Scientists from the Scripps Research Institute created an efficient screening process that can quickly find new “enediyne natural products,” which are essentially promising drug leads derived from soil microbes.
The team, led by TSRI professor Ben Shen, Ph.D., used this technique to identify a new group of enediyne natural products named tiancimycins. These products can kill certain cancer cells more quickly and completely than the monoclonal antibodies used in conjunction with cytotoxic drugs that target only cancer cells, according to the official announcement.
“The enediynes represent one of the most fascinating families of natural products for their extraordinary biological activities,” said Shen in a statement. “By surveying 3,400 strains from the TSRI collection, we were able to identify 81 strains that harbor genes encoding enediynes.

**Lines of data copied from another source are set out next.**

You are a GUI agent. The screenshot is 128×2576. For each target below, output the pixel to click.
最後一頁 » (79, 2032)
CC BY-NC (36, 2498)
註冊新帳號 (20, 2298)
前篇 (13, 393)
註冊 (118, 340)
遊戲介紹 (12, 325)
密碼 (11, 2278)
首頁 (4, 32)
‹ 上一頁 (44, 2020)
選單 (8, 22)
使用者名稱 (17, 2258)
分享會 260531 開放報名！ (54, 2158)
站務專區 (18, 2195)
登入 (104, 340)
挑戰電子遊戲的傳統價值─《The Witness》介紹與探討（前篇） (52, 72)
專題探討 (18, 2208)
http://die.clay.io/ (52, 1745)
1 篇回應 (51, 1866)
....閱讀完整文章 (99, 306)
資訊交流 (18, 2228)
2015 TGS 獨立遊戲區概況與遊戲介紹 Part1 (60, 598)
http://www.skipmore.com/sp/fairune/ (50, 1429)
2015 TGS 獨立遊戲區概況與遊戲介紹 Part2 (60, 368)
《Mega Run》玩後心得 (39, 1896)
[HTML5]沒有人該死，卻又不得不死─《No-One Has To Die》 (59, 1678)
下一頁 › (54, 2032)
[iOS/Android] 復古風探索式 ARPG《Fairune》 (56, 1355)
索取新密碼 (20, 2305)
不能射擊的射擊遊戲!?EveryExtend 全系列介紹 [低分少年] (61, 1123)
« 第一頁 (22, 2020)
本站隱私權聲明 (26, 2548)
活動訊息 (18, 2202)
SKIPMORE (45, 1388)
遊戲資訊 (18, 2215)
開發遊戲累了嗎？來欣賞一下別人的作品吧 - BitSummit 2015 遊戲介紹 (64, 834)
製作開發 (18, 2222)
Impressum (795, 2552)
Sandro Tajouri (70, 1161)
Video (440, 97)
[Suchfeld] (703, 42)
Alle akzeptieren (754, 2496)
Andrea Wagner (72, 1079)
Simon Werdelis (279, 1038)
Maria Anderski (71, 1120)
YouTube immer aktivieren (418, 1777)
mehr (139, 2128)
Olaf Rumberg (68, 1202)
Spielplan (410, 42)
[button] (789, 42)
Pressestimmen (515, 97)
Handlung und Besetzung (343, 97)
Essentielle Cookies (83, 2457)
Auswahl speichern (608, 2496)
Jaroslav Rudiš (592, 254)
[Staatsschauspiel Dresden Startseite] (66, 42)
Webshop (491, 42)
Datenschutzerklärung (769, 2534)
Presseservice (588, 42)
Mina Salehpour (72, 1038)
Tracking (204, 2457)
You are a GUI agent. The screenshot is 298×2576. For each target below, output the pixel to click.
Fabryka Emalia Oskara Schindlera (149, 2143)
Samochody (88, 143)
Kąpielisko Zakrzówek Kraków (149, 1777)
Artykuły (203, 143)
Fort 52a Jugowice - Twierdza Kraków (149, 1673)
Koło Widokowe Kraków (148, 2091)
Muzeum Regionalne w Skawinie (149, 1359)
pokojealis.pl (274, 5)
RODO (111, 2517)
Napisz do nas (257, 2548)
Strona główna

With what we know, we can predict novel structural insights that can be exploited to radically accelerate enediyne-based drug discovery and development.”
Essentially, Shen’s method involved prioritizing the microbial strains that could produce the most important natural compounds enabling a more efficient allocation of resources during the discovery process.
Other researchers have used similar methods to sift through large amounts of data in order to pinpoint promising compounds to treat diseases.
A team at the Broad Institute of MIT and Harvard performed a similar process where they searched through a large chemical compound database for experimental malaria drugs with previously unknown novel mechanisms of action.
Shen and his colleagues published their work in the journal mBIO.